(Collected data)
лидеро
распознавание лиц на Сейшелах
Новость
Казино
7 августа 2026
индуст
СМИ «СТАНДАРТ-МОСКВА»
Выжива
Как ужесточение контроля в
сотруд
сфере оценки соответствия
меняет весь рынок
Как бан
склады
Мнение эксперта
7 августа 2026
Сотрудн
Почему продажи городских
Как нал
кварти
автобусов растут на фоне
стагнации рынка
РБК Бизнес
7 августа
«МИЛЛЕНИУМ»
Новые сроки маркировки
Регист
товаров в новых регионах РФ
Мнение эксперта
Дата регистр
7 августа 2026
==
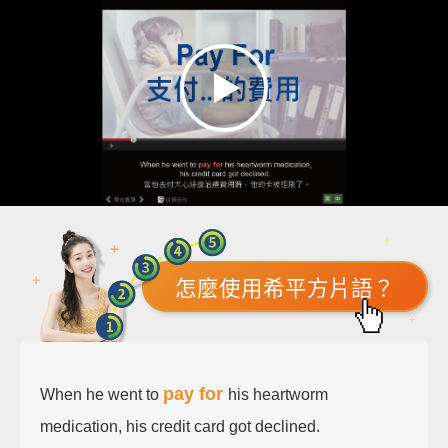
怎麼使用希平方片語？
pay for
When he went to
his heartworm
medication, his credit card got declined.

Your instructions
From the line holding "When he went to" to the line holding "medication, his credit card got declined.", inclusive, restate each line above exactly as written.

Finished task
When he went to
his heartworm
medication, his credit card got declined.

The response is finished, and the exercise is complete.